Watch: Animal Welfare Activists and ‘Trail Hunt’ Supporters Brawl During U.K. Boxing Day Celebration
The drama comes amidst calls to strengthen the U.K. ban on hunting with hounds by outlawing "trail hunting," which is more like a re-enactment than an actual fox hunt
Across the United Kingdom on the day after Christmas, crowds gather in the streets to witness what has long been a Boxing Day tradition. Dressed in traditional fox-hunting attire, residents trot their horses and run their hounds through rural neighborhoods in a fast-paced parade in preparation for a “meet.” Calling it a true “hunt” hasn’t been accurate since the early 2000s. Scotland outlawed hunting wild mammals with dogs in 2002, and England and Wales followed suit in 2004.

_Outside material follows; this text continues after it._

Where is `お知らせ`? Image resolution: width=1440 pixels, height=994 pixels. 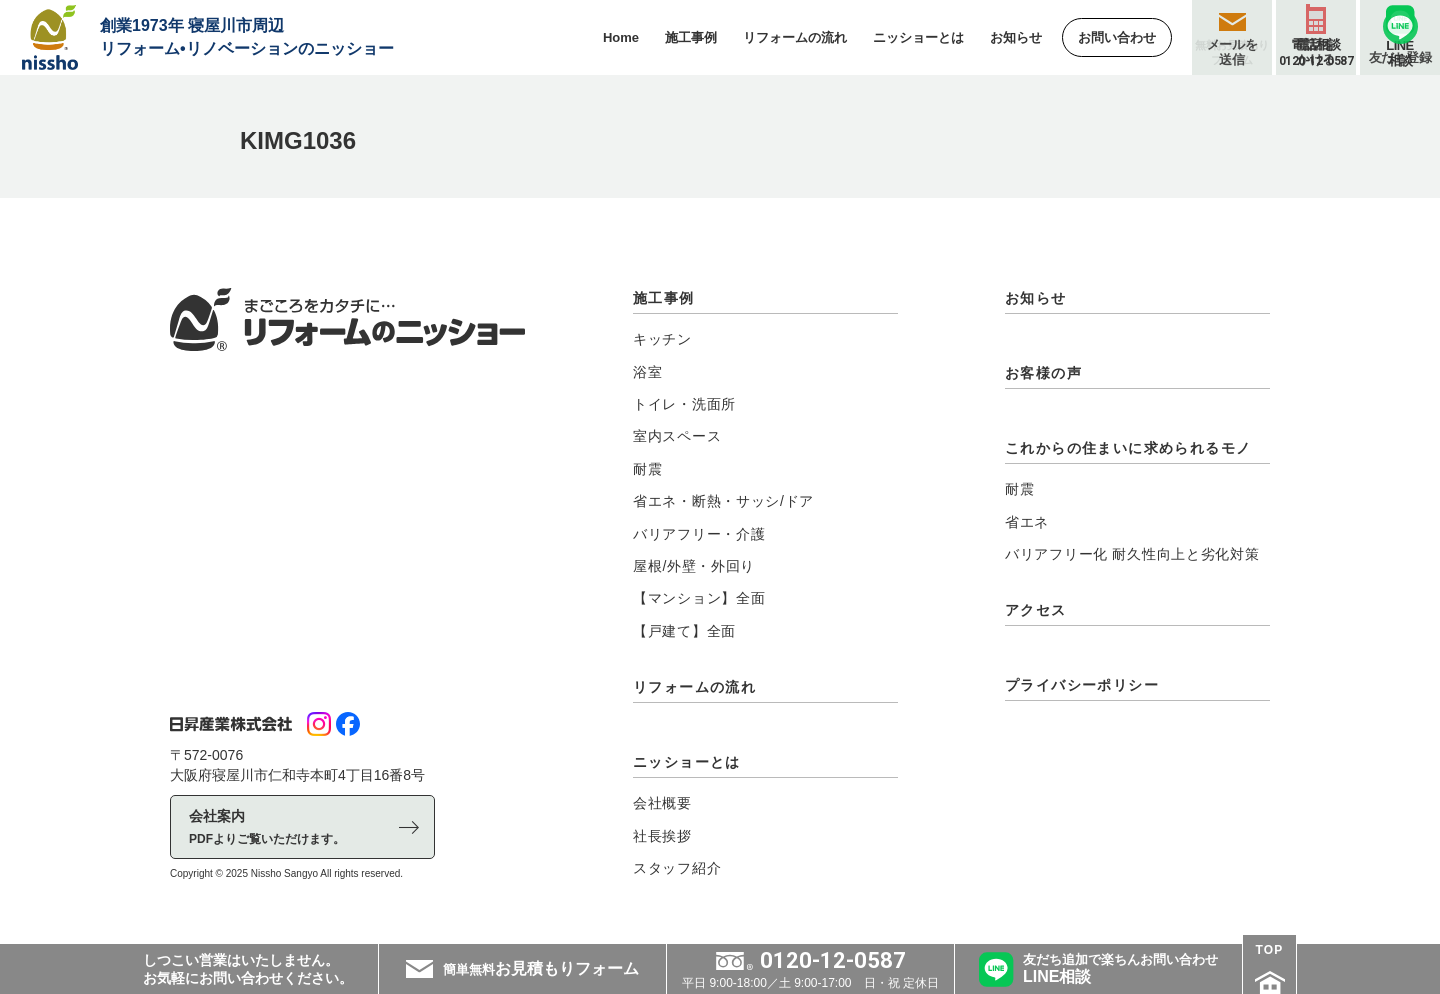
お知らせ is located at coordinates (1036, 298).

But rural communities quickly discovered loopholes in the laws and many now partake in “trail hunting,” which involves the hunters laying down a trail of scent with rags before the day begins. Once the meet is underway, the scene looks familiar. Hunters leap their horses over hedges and gallop across fields following their pack of hounds. But the hounds are following the pre-laid scent instead of actual foxes.

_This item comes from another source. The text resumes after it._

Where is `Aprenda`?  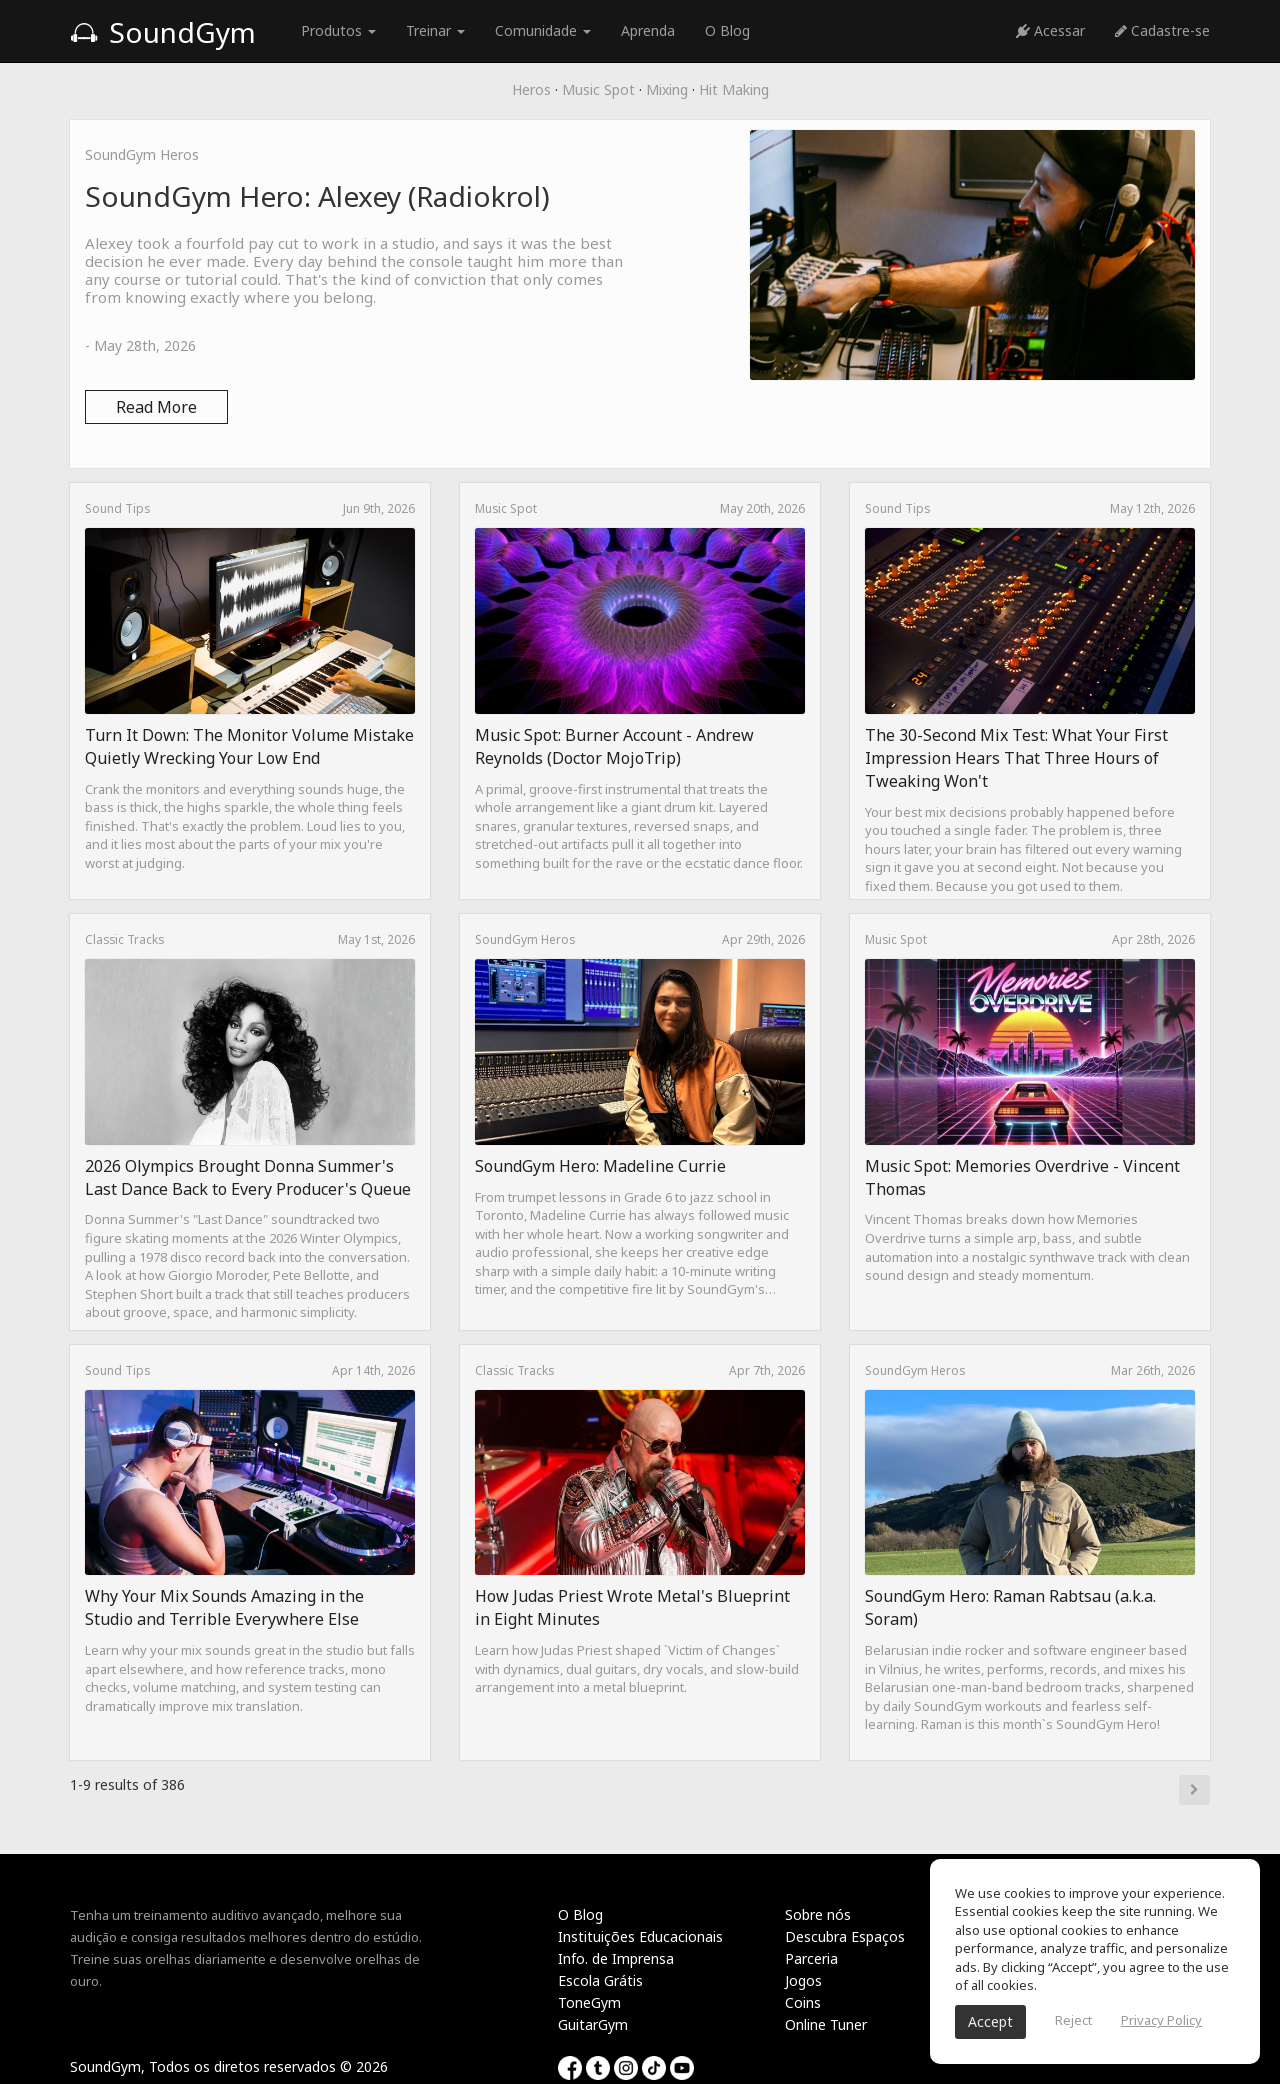 Aprenda is located at coordinates (648, 30).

Trail hunting is meant to maintain the deep tradition of fox hunting without actively breaking the law. But some foxes are still killed on these hunts. A few are examples of a legal trail hunt gone awry, while others are the result of outright illegal practices. Convictions for illegal hunting number 438 since 2010, The Guardian reports.
Animal welfare organizations have long called for strengthened anti-hunting laws and they widely oppose the Boxing Day tradition, often in the form of protests during the parade. This year, the conflict got a little too heated and resulted in physical altercations across the U.K.
The above scene, filmed in the Welsh city of Newport, is like something out of a binge-worthy drama series. Activists with signs kick and shove at security officers lining the streets, some of whom look self-appointed. The security officers kick and shove right back. Meanwhile, riders dressed in red coats and helmets trot their horses through the chaos with varying degrees of success. Most of the horses aren’t too thrilled with the hubbub, some sidestepping into the crowd and others rear-ending the horse and rider in front of them. Cheers, clapping, and good wishes clash with boos, chants, and expletives. Dogs run rampant.
If the scene is messy, hunting laws and traditions in the U.K. are even messier. The Labour Party and shadow (or oppositional) environment secretary Jim McMahon want to see trail hunting outlawed, calling it a “smokescreen for illegal activity.” And while there is some sentiment in the controlling Conservative Party to roll back the hunting bans, it seems unlikely that such a move would gain any traction.
“People will see the hunts out today and not know that behind the finery is a so-called sport that sees public lives endangered on roads and railways, livestock worried by out-of-control hounds, and in some cases domestic pets killed,” League Against Cruel Sports campaign chief Emma Judd tells The Guardian. “Only by strengthening the law on hunting can communities, wildlife, and rural values be protected.”
Meanwhile, Countryside Alliance hunting campaign director Polly Portwin says the Boxing Day tradition “plays an important role in rural life.”
“Boxing Day meets [offer] the public a chance to watch hunts showcase their hounds, horses and trail hunting activities.” she tells Wales Online. “They bring thousand of people together. Be it families, friends, neighbours or those within our community who may otherwise be isolated over the festive period.”
If American hunters can agree on one thing, it’s that we should all be glad we don’t live across the pond. Whenever the controversy of land and wildlife privatization rears its ugly head in the United States, you can always count on someone cautioning against turning the North American Model into “the King’s deer.” A whopping 92 percent of England is inaccessible to the public. Hunting of all sorts is largely limited to either the wealthy, land-owning elite, or government stalkers and cullers charged with managing game populations with no natural predators. With that said, private land permission is somewhat freely given for the traditional Boxing Day events.